Chef. Writer. Storyteller. Executive Producer. Creative Professional. Is it any surprise that Pati Jinich considers herself the quintessential Levenger customer? “I love what you do,” Pati says. “Levenger provides classic, high-quality tools for creating new things.” Thanks to Pati, the new Pati Jinich Chef’s Notebook she’s designed will inspire many of us in our culinary endeavors.
Bubbly and vivacious, with a zest for life and a passion that she shares with the world via her best-selling books and award-winning TV series Pati’s Mexican Table and La Frontera, Pati Jinich is a true Renaissance person of seemingly inexhaustible energy and enthusiasm that’s contagious.
What most may not know is that this beloved celebrity chef is at heart an academic. Pati considers herself a teacher first and foremost, using the avenue of food as her touchstone.
“For me, food is the most noble way to teach what I know and what I have learned, to enrich lives and inspire creativity in others,” Pati says. “Through food, we create, gather and share experiences together and learn something about our different cultures.”

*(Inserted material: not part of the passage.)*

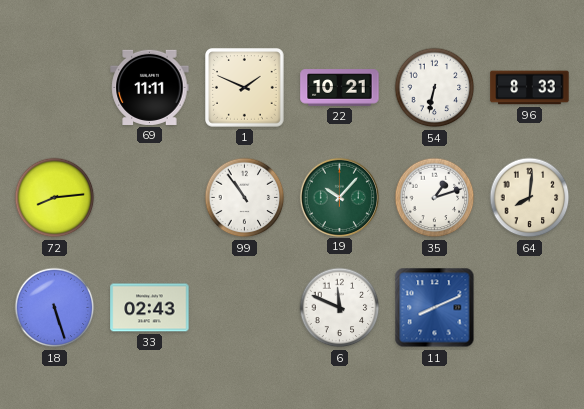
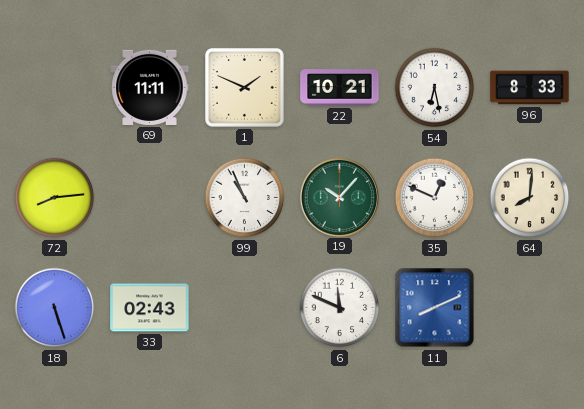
54: 6:32 -> 6:28
99: 10:54 -> 10:56
35: 1:12 -> 12:49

“As Levenger does through their products, my goal is to empower people with the tools they need to create. I hope to help people feel more empowered in the kitchen, sharing my knowledge about ingredients and regions, history and culture.”
Pati’s academic roots instilled a lifelong love of reading and the habit of taking exhaustive notes to document her experiences, impressions and of course, recipes. “I am a very big note-taker, “ she confirms. “I always have a notebook beside me. There’s no better way to remember something than by writing it down. I fill notebook after notebook with all the stories I have learned in my work and travels.”
No wonder Pati is so prolific. Her penchant for taking handwritten notes has resulted in three best-selling cookbooks, including her most recent Treasures of the Mexican Table, now available in a special leather-bound Levenger edition. She’s currently working on her fourth cookbook, utilizing the Circa note-taking system featured in the new Chef’s Notebook she’s created exclusively for Levenger. “Circa is so useful for creating a cookbook. You can add and rearrange the pages as the content changes and expands.”
Her continuing journey as chef, teacher and storyteller has helped Pati develop what she refers to as sazón—the Spanish word for seasoning but its deeper meeting implies your own way to add flavor to life and food; and that can change as you mature, experience, grow and develop.
Pati hopes her work will help people feel more at home in the kitchen. “Don’t be afraid to make a mistake. What’s the worst that could happen? If a dish doesn’t turn out exactly like you wanted, wrap it up in a warm tortilla—tuck it into a taco.” Her more serious advice to the would-be cook is to be prepared, follow the French tradition of mise en place (making sure you have all the ingredients laid out and ready before starting to cook) and to take the time and focus needed to create your dish. “And do try a recipe from a different culture—invite the world into your kitchen.”
Though she’s a busy and energetic person, there are two distinct sides to Pati Jinich. “Most people don’t know I live a radically double life,” she says with a laugh. “They see the very extroverted Pati who goes out and travels the world to meet and socialize with people. The other Pati is actually very introverted, quietly hibernating at home, cooking and testing recipes by myself, with my dog Mila always next to me.”
Pati’s Holiday Traditions
As the holiday season draws near, we asked Pati to share some of her family’s traditions and celebrations. Though she’s lived with her husband in Chevy Chase, Maryland for the past 12 years, raising three sons, the traditions of her home country of Mexico are an integral part of the family’s celebrations.
“We don’t have a Thanksgiving in Mexico, but it has become my favorite American holiday,” Pati says. “We love celebrating it all: Thanksgiving, Hanukkah, Las Posadas (a week-long celebration of the story of the Nativity December 16-December 24), Christmas... and then Dia de los Reyes (Three Kings Day) comes on January 6. I think Mexicans give and receive more gifts on Three Kings Day than on Christmas Eve.”
According to Pati and Latin tradition, the most important tradition for any holiday gathering—and that includes weekend family dinners and get-togethers—is the concept of sobremesa. “The literal translation is ‘over the table,’ but it really means that precious time spent after a meal, hanging out with family and friends,” Pati explains. “We spend time in conversation, grateful for the food we ate, relaxing and enjoying each other’s company, and then eating again. We never skip dessert and coffee.”